RESILIENT FUTURE: Bahamas must work towards building back better, says governance reformer

RESILIENT FUTURE: Bahamas must work towards building back better, says governance reformer

Aubry: This is prime time for Bahamas to look at economic diversification, digitization and expenditure

NASSAU, BAHAMAS — As the country continues to battle the challenges posed by the global COVID-19 pandemic, a governor reformer said yesterday that this nation must craft policies for a resilient future.

Matt Aubry, the Organization for Responsible Governance’s (ORG) executive director, told Eyewitness News that while the government has allocated millions to help impacted Bahamians with unemployment and food assistance amid the pandemic, this nation must move to seriously address issues such as food security rather than simply providing food.

The Ministry of Finance recently revealed that the country’s fiscal deficit in the nine months ending March of this year ballooned nearly 250 percent compared to the same period of the prior fiscal year, widening from $251.3 million to a massive $878.2 million.

“In line with the fiscal strategy, government expenditure increased overall by $99.5 million compared to last year, driven substantially by additional outlays for social assistance benefits ($145 million), finance charges ($43.5 million), public debt interest ($21.8 million) and subsidies ($19.2 million),” the report noted.

Aubry said: “The fiscal responsibility legislation obviously speaks to being able to adapt to various issues that arise but who would have guessed that we would have faced dual disasters at the level that we have?

Matt Aubry.

“There is a huge challenge of having to undertake such significant borrowing as a huge part of what we are going to repay will be interest. That’s a very important thing to consider.”

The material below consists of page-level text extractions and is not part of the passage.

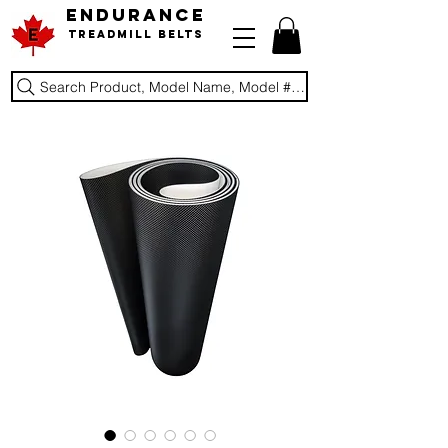
ENDURANCE
Treadmill Belts
Search Product, Model Name, Model #, Brand...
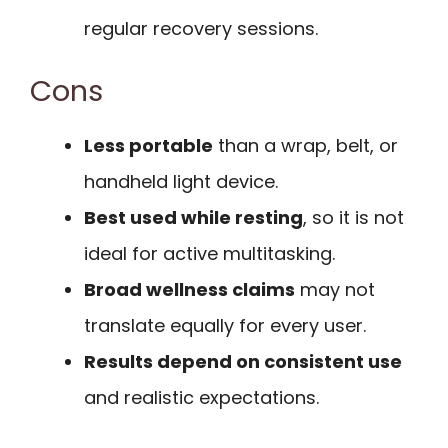
regular recovery sessions.
Cons
Less portable
than a wrap, belt, or
handheld light device.
Best used while resting
, so it is not
ideal for active multitasking.
Broad wellness claims
may not
translate equally for every user.
Results depend on consistent use
and realistic expectations.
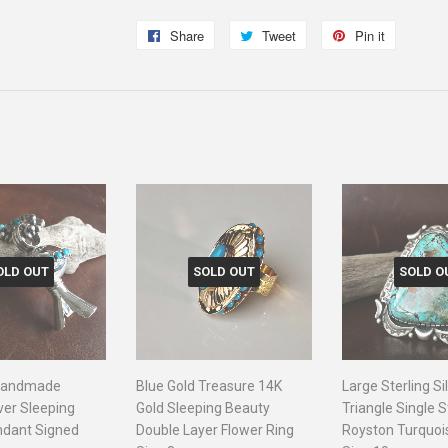
Share
Share
Tweet
Tweet
Pin it
Pin
on
on
on
Facebook
Twitter
Pinterest
OLD OUT
SOLD OUT
SOLD O
 Handmade
Blue Gold Treasure 14K
Large Sterling Si
lver Sleeping
Gold Sleeping Beauty
Triangle Single 
ndant Signed
Double Layer Flower Ring
Royston Turquoi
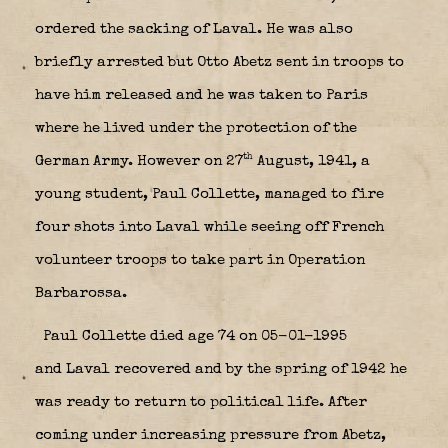
ordered the sacking of Laval. He was also
briefly arrested but Otto Abetz sent in troops to
have him released and he was taken to Paris
where he lived under the protection of the
th
German Army. However on 27
August, 1941, a
young student, Paul Collette, managed to fire
four shots into Laval while seeing off French
volunteer troops to take part in Operation
Barbarossa.
Paul Collette died age 74 on 05-01-1995
and Laval recovered and by the spring of 1942 he
was ready to return to political life. After
coming under increasing pressure from Abetz,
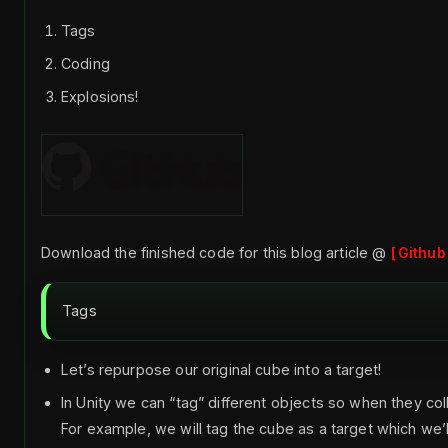
Tags
Coding
Explosions!
Download the finished code for this blog article @
Github
Tags
Let’s repurpose our original cube into a target!
In Unity we can “tag” different objects so when they col
For example, we will tag the cube as a target which w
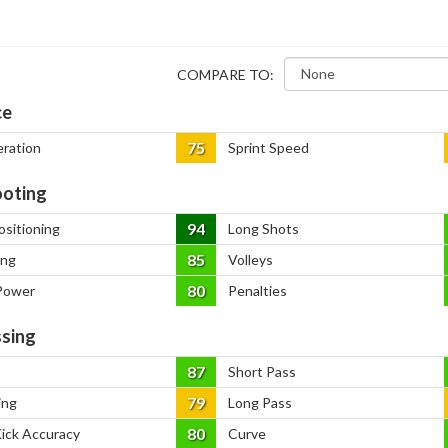
COMPARE TO:
ce
75
eration
Sprint Speed
oting
94
ositioning
Long Shots
85
ing
Volleys
80
Power
Penalties
sing
87
Short Pass
79
ing
Long Pass
80
Kick Accuracy
Curve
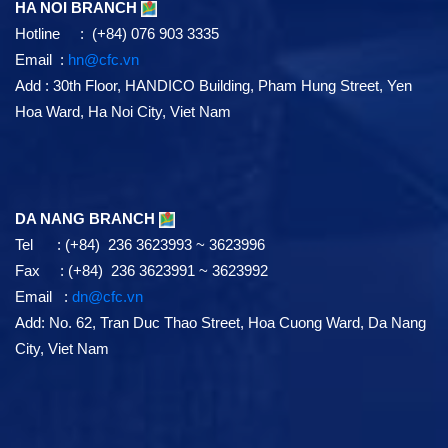
HA NOI BRANCH
Hotline : (+84) 076 903 3335
Email :
hn@cfc.vn
Add
: 30th Floor, HANDICO Building, Pham Hung Street, Yen
Hoa Ward, Ha Noi City, Viet Nam
DA NANG BRANCH
Tel : (+84) 236 3623993 ~ 3623996
Fax : (+84) 236 3623991 ~ 3623992
Email :
dn@cfc.vn
Add: No. 62, Tran Duc Thao Street, Hoa Cuong Ward, Da Nang
City, Viet Nam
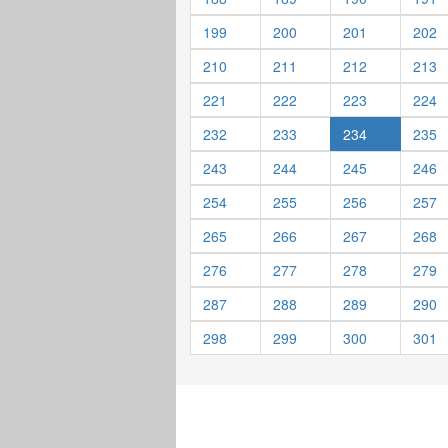
199
200
201
202
210
211
212
213
221
222
223
224
232
233
234
235
243
244
245
246
254
255
256
257
265
266
267
268
276
277
278
279
287
288
289
290
298
299
300
301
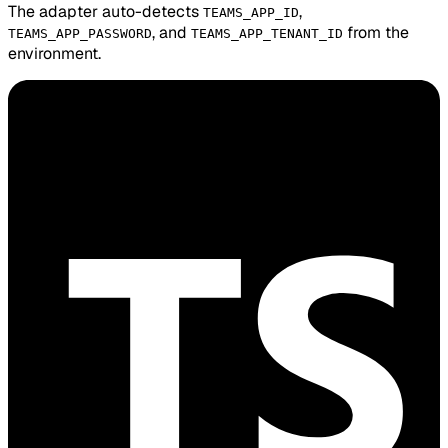
The adapter auto-detects
,
TEAMS_APP_ID
, and
from the
TEAMS_APP_PASSWORD
TEAMS_APP_TENANT_ID
environment.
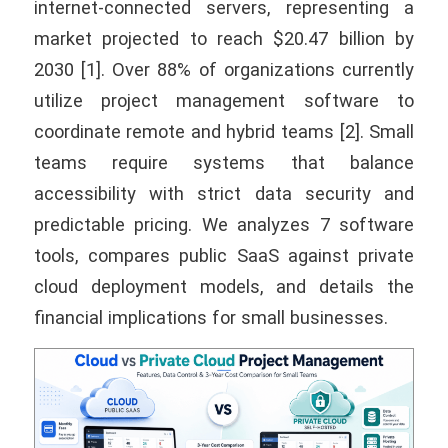
internet-connected servers, representing a
market projected to reach $20.47 billion by
2030 [1]. Over 88% of organizations currently
utilize project management software to
coordinate remote and hybrid teams [2]. Small
teams require systems that balance
accessibility with strict data security and
predictable pricing. We analyzes 7 software
tools, compares public SaaS against private
cloud deployment models, and details the
financial implications for small businesses.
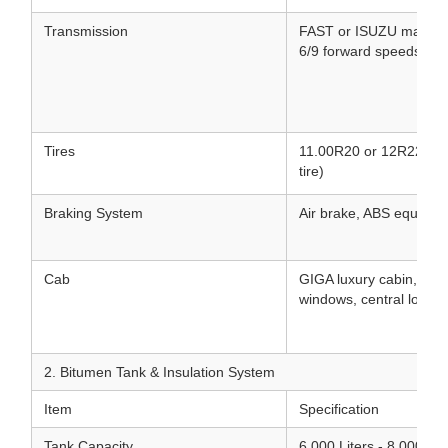
Transmission
FAST or ISUZU manual/
6/9 forward speeds & 1
Tires
11.00R20 or 12R22.5 Tu
tire)
Braking System
Air brake, ABS equippe
Cab
GIGA luxury cabin, air 
windows, central lock, 
2. Bitumen Tank & Insulation System
Item
Specification
Tank Capacity
6,000 Liters - 8,000 Lit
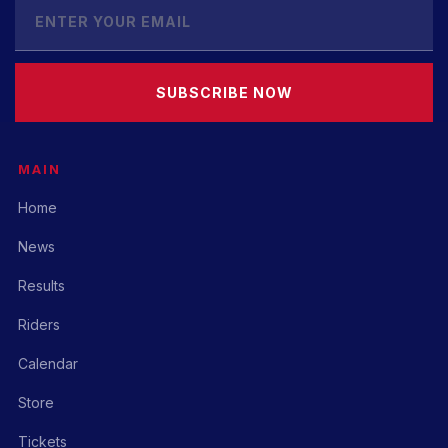
SUBSCRIBE NOW
MAIN
Home
News
Results
Riders
Calendar
Store
Tickets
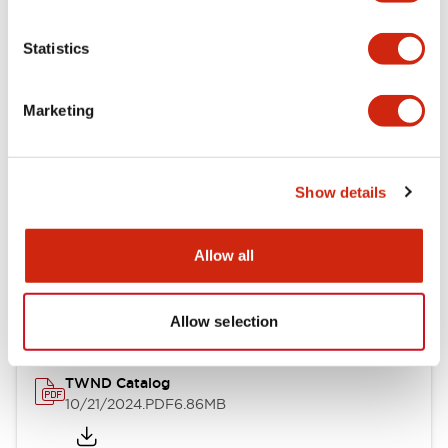
Electrical Specifications
Statistics
Mechanical Specifications
Marketing
Other Specifications
Show details
Documents and Files
Allow all
Catalogs & Brochures
CAD Files
Approvals And Standard
Allow selection
TWND Catalog
10/21/2024
.PDF
6.86MB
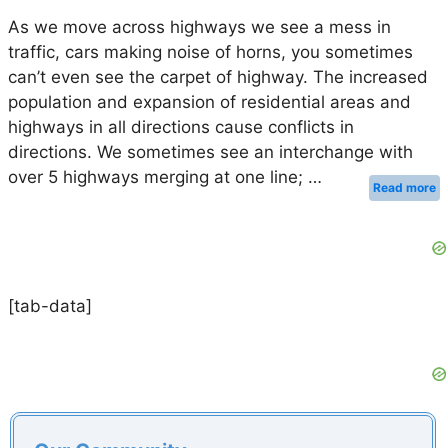
As we move across highways we see a mess in
traffic, cars making noise of horns, you sometimes
can’t even see the carpet of highway. The increased
population and expansion of residential areas and
highways in all directions cause conflicts in
directions. We sometimes see an interchange with
over 5 highways merging at one line; …
Read more
[tab-data]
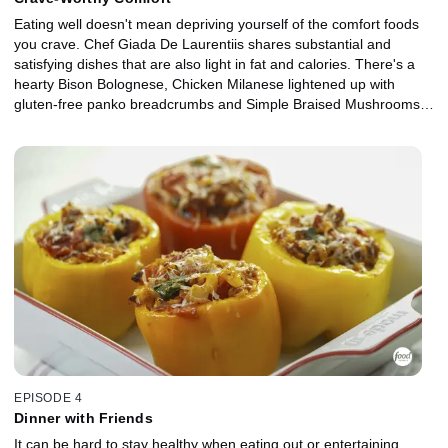
Eating well doesn't mean depriving yourself of the comfort foods
you crave. Chef Giada De Laurentiis shares substantial and
satisfying dishes that are also light in fat and calories. There's a
hearty Bison Bolognese, Chicken Milanese lightened up with
gluten-free panko breadcrumbs and Simple Braised Mushrooms.
Giada also makes a light dessert, No-Cook Chocolate Coconut
Budino, to share with her boyfriend, Shane, after their romantic
dinner.
EPISODE 4
Dinner with Friends
It can be hard to stay healthy when eating out or entertaining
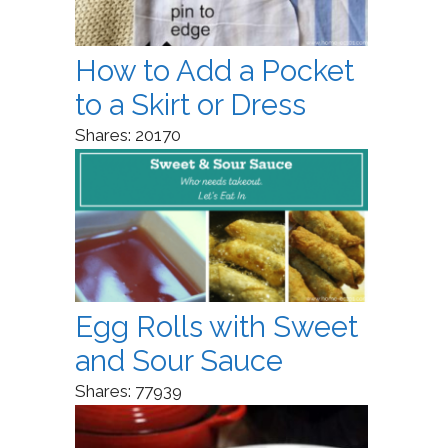
How to Add a Pocket
to a Skirt or Dress
Shares:
20170
Egg Rolls with Sweet
and Sour Sauce
Shares:
77939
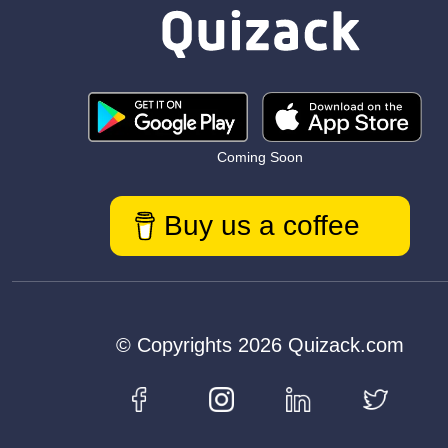
Coming Soon
Buy us a coffee
© Copyrights 2026 Quizack.com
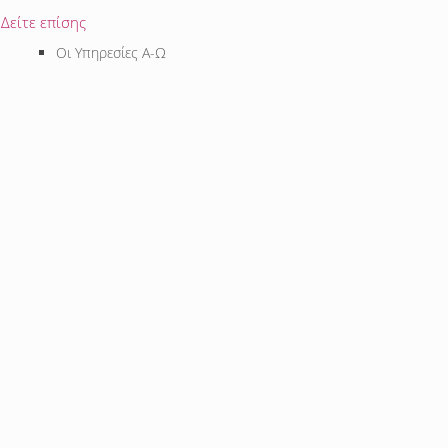
Δείτε επίσης
Οι Υπηρεσίες Α-Ω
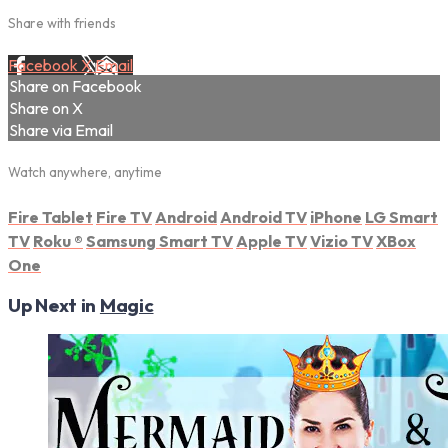
Share with friends
Facebook
X
Email
Share on Facebook
Share on X
Share via Email
Watch anywhere, anytime
Fire Tablet
Fire TV
Android
Android TV
iPhone
LG Smart
TV
Roku
®
Samsung Smart TV
Apple TV
Vizio TV
XBox
One
Up Next in
Magic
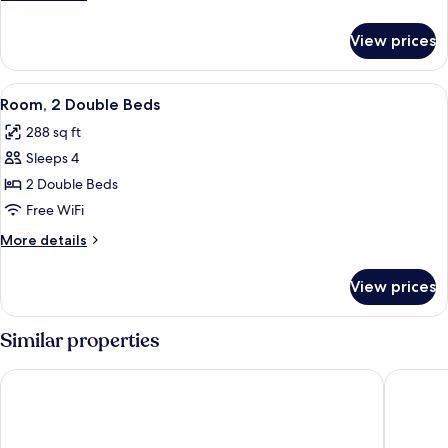
Double
details
Beds,
for
View prices
Double
Smoking
Room,
2
View
A hotel room with two beds, a desk wit
5
Double
Room, 2 Double Beds
all
Beds,
288 sq ft
Smoking
photos
Sleeps 4
for
Room,
2 Double Beds
2
Free WiFi
Double
More
More details
Beds
details
for
View prices
Room,
2
Double
Similar properties
Beds
Motel 6 Ocala, FL - Conference Center
Howard 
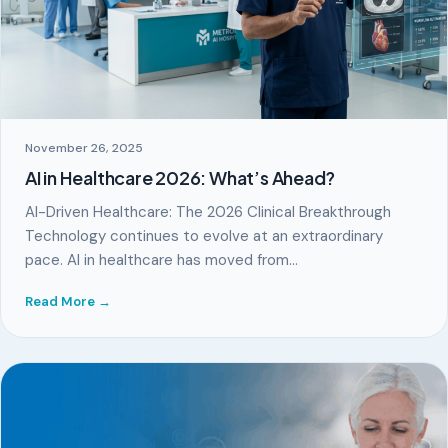
November 26, 2025
AI in Healthcare 2026: What’s Ahead?
AI-Driven Healthcare: The 2026 Clinical Breakthrough
Technology continues to evolve at an extraordinary
pace. AI in healthcare has moved from…
Read More →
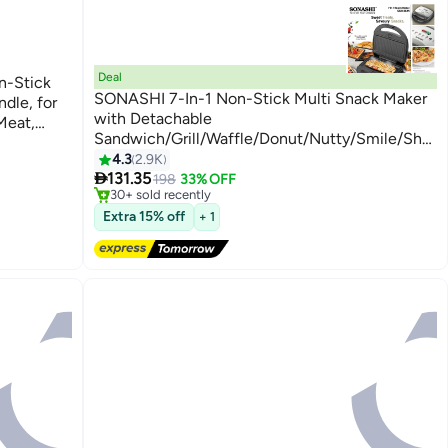
Deal
on-Stick
SONASHI 7-In-1 Non-Stick Multi Snack Maker
ndle, for
with Detachable
Meat,
Sandwich/Grill/Waffle/Donut/Nutty/Smile/Shell
Cake Plates | Compact Body with Cool-touch
4.3
2.9K
#8 in Sandwich Makers & Panini Presses
Free Delivery

Handle | Indicator Light with Auto Cut-OFF
131.35
198
33% OFF
30+ sold recently
feature | Anti-skid Feet 2 Slices 800 W SSM-
#8 in Sandwich Makers & Panini Presses
Extra 15% off
862 Black/Silver
+ 1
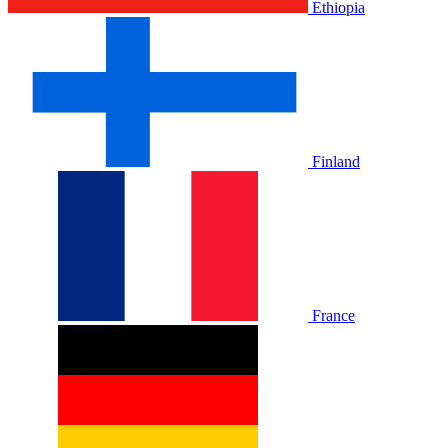
Ethiopia
Finland
France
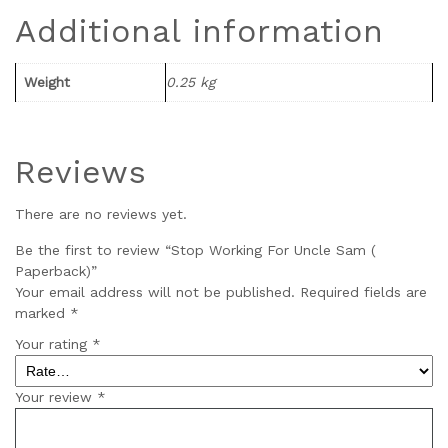
Additional information
Weight
0.25 kg
Reviews
There are no reviews yet.
Be the first to review “Stop Working For Uncle Sam (
Paperback)”
Your email address will not be published.
Required fields are
marked
*
Your rating
*
Your review
*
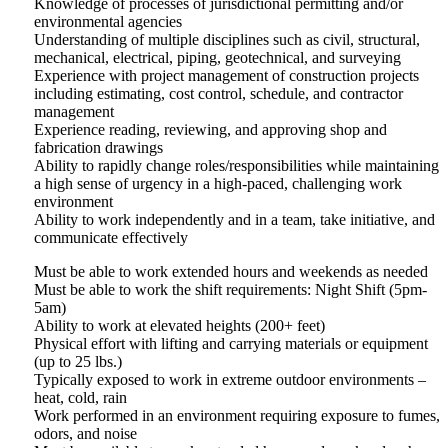
Knowledge of processes of jurisdictional permitting and/or
environmental agencies
Understanding of multiple disciplines such as civil, structural,
mechanical, electrical, piping, geotechnical, and surveying
Experience with project management of construction projects
including estimating, cost control, schedule, and contractor
management
Experience reading, reviewing, and approving shop and
fabrication drawings
Ability to rapidly change roles/responsibilities while maintaining
a high sense of urgency in a high-paced, challenging work
environment
Ability to work independently and in a team, take initiative, and
communicate effectively
Must be able to work extended hours and weekends as needed
Must be able to work the shift requirements: Night Shift (5pm-
5am)
Ability to work at elevated heights (200+ feet)
Physical effort with lifting and carrying materials or equipment
(up to 25 lbs.)
Typically exposed to work in extreme outdoor environments –
heat, cold, rain
Work performed in an environment requiring exposure to fumes,
odors, and noise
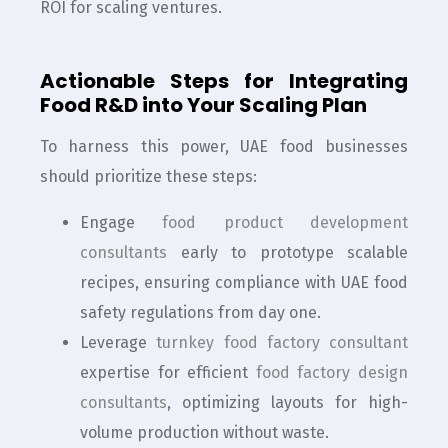
ROI for scaling ventures.
Actionable Steps for Integrating
Food R&D into Your Scaling Plan
To harness this power, UAE food businesses
should prioritize these steps:
Engage
food product development
consultants
early to prototype scalable
recipes, ensuring compliance with UAE food
safety regulations from day one.
Leverage
turnkey food factory consultant
expertise for efficient
food factory design
consultants
, optimizing layouts for high-
volume production without waste.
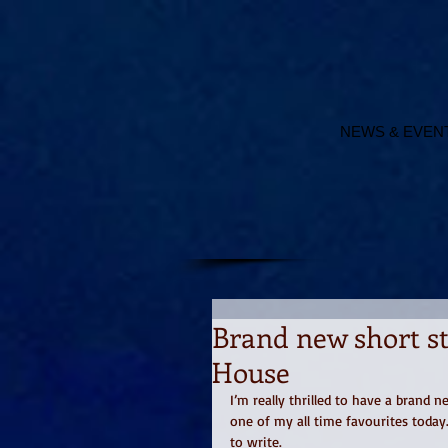
NEWS & EVEN
Brand new short st
House
I’m really thrilled to have a brand 
one of my all time favourites today.
to write. 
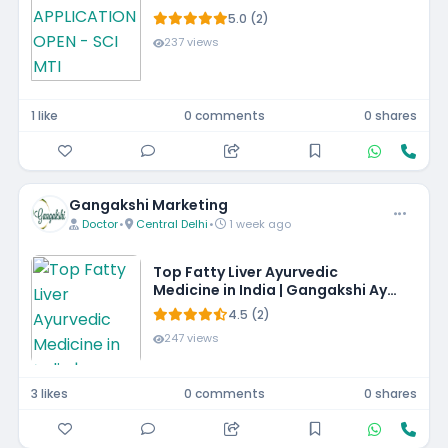
5.0 (2)
237 views
1 like
0 comments
0 shares
Gangakshi Marketing
Doctor
•
Central Delhi
•
1 week ago
Top Fatty Liver Ayurvedic
Medicine in India | Gangakshi Ayur
Pharmaceuticals
4.5 (2)
247 views
3 likes
0 comments
0 shares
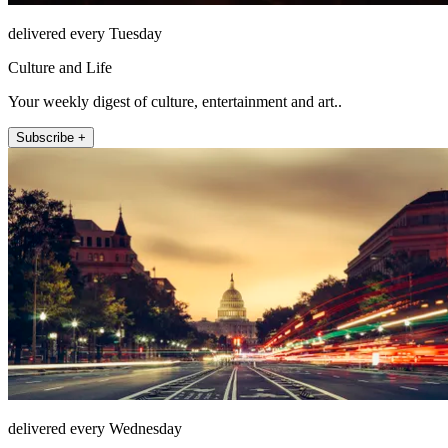
delivered every Tuesday
Culture and Life
Your weekly digest of culture, entertainment and art..
Subscribe +
delivered every Wednesday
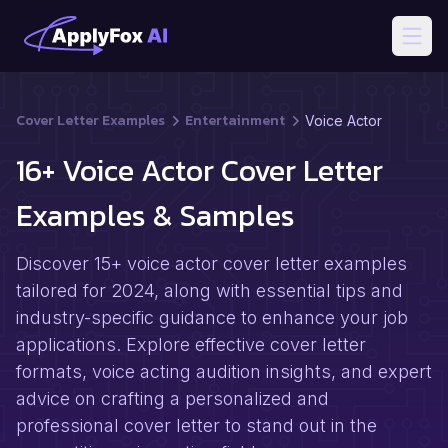
Open
Cover Letter Examples
Entertainment
Voice Actor
16+ Voice Actor Cover Letter
Examples & Samples
Discover 15+ voice actor cover letter examples
tailored for 2024, along with essential tips and
industry-specific guidance to enhance your job
applications. Explore effective cover letter
formats, voice acting audition insights, and expert
advice on crafting a personalized and
professional cover letter to stand out in the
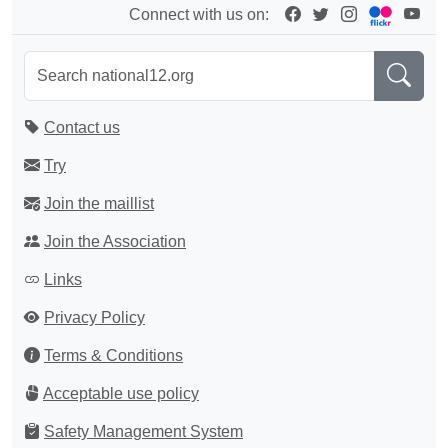
Connect with us on:
Contact us
Try
Join the maillist
Join the Association
Links
Privacy Policy
Terms & Conditions
Acceptable use policy
Safety Management System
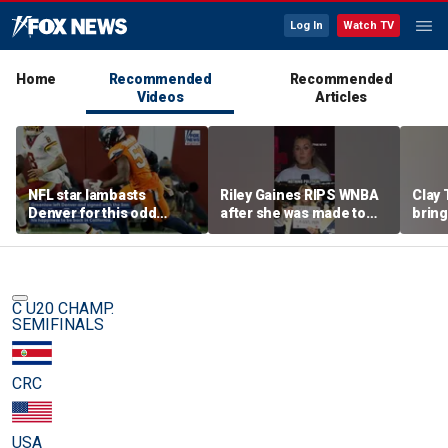
Log In
Watch TV
Home
Recommended
Recommended
Videos
Articles
NFL star lambasts
Riley Gaines RIPS WNBA
Clay 
Denver for this odd
after she was made to
bring
reason
put away pro-
WNBA 
Cunningham sign
C U20 CHAMP.
SEMIFINALS
CRC
USA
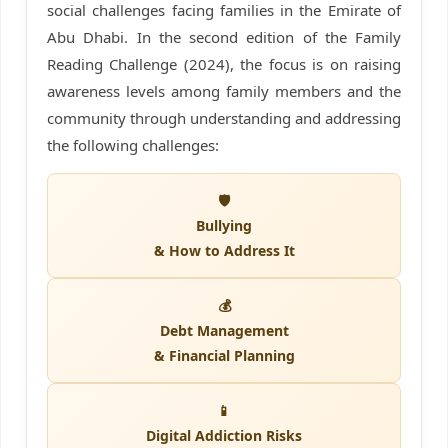
social challenges facing families in the Emirate of
Abu Dhabi. In the second edition of the Family
Reading Challenge (2024), the focus is on raising
awareness levels among family members and the
community through understanding and addressing
the following challenges:
🛡️
Bullying
& How to Address It
💰
Debt Management
& Financial Planning
📱
Digital Addiction Risks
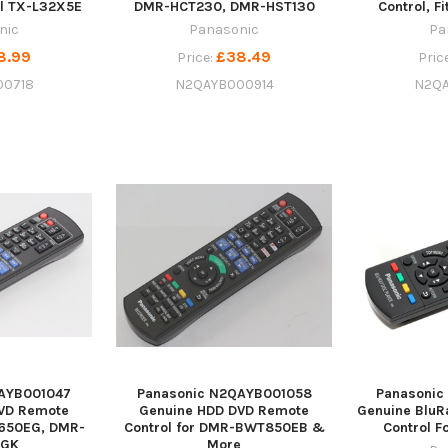
el TX-L32X5E
DMR-HCT230, DMR-HST130
Control, F
nic
Panasonic
Pa
8.99
£38.49
Price:
Pric
00718
N2QAYB000914
N2QA
AYB001047
Panasonic N2QAYB001058
Panasoni
VD Remote
Genuine HDD DVD Remote
Genuine BluR
650EG, DMR-
Control for DMR-BWT850EB &
Control 
EGK
More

He added: “The expenditure on social assistance and food distribution is similar to what is happening in other places around the world. I think that as we develop our policy, we need to continue to look towards the future. We need to look at how we are working towards food security rather than just providing food and how are we helping people to be more resilient.

“This is prime time for us to be looking at economic diversification and how we allocate expenditure. It’s not about just putting a Band-Aid on a cut but building a body back better.

“We need to look at how we ensure greater efficiencies, focus on digitization and ensure that we are getting the biggest bang for buck from the civil service.”